鉱石の展覧会のものだ。お願いしていたのを用意してくれたらしい。
この週末は仕事の関係で地方に行く予定で、今はその準備に追われていると書かれていた。会えないのが残念だとストレートに書いてくれるので、私も残念だけれど読むだけで嬉しくなってしまう。
前に話していた魔力画の流通についての話題と、それから私の体調を気遣うくだり。締め括りには愛の言葉も添えてある。
「かわいい」
便箋の縁取りには、私が好きな小鳥が描かれていた。四隅を四季に見立てて折々の姿が書かれており、その間に餌を探して土に顔を入れ尻尾を上げた姿や、仲間と寄り添っている姿など微笑ましい絵もあった。

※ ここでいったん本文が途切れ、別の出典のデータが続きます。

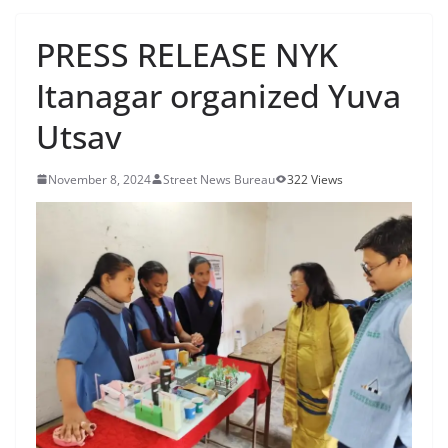
PRESS RELEASE NYK
Itanagar organized Yuva
Utsav
November 8, 2024
Street News Bureau
322 Views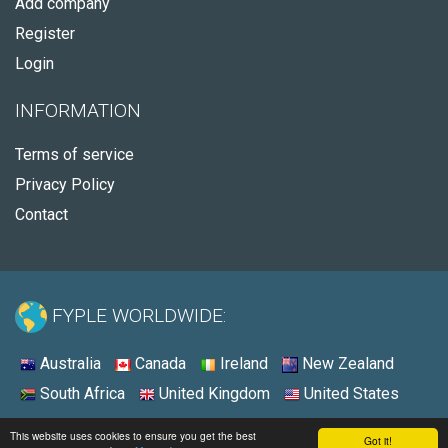
Add company
Register
Login
INFORMATION
Terms of service
Privacy Policy
Contact
FYPLE WORLDWIDE:
Australia
Canada
Ireland
New Zealand
South Africa
United Kingdom
United States
© 2026 - Fyple United States
This website uses cookies to ensure you get the best
Got it!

指でそっと小鳥を撫でて、それからヴィルレリクさまのサインも撫でる。色の薄い睫毛を伏せてペンを走らせる姿が目に浮かぶと、長く会えないわけではないのに寂しくなってしまった。
寂しい気持ちさえもどこか嬉しいのは、ヴィルレリクさまが私を好きでいてくれているときちんと伝えてくれるからだ。手紙や言葉や、ちょっとした贈り物を貰うたびに、ヴィルレリクさまの気持ちを貰っているようで嬉しくなる。私もお返しして喜んでほしいと思う。

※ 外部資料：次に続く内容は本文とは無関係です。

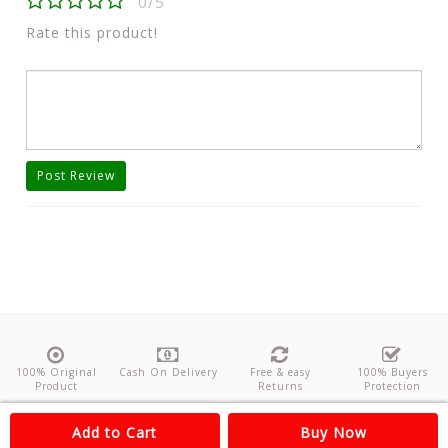
0/5
Rate this product!
Post Review
100% Original
Cash On Delivery
Free & easy
100% Buyers
Product
Returns
Protection
About Us
Contact
Policies
Feedback
Add to Cart
Buy Now
Copyright©
Odishanticstore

私はチケットを持ってドアを開けた。勢いよく廊下に出ると、まだウロウロしていたお兄さまがビックリした顔で固まっている。
「お兄さま!」
「な、なんだ、どうしたリュエット」
お兄さまの手を取り、ヴィルレリクさまが送ってくれたチケットを持たせる。
「お兄さまが不安な気持ちもわかります。でも、お兄さまがどれだけ悩んでいても、伝えなければ相手に伝わりません。訊きたいことがあるなら訊いてみてください。伝えたいことがあるなら、ちゃんと伝えてあげてください」
「な……なん……」
「お兄さまならきっと大丈夫です。応援しています」
「リュエット」
ぎゅっと手を握って、私はお兄さまににっこり笑った。
「誰とは言いませんが、彼女、前にもまして男性から人気を集めていますよ。可愛いし、賢いし、優しいので。先週は10通もお誘いの手紙を貰ったとか。あ、昨日も誰かに呼び出されていたかしら」
「?!」
「ではおやすみなさいませお兄さま」
固まっているお兄さまをそのままにしておいて、私は部屋に戻った。
私が言えることといえばこれくらいだ。お兄さまも奇行はほどほどにして具体的な行動に移ってみたらいいと思う。
いい方向に進みますように、あとヴィルレリクさまが無事に帰ってきますように、と祈りながら、その日は眠りについた。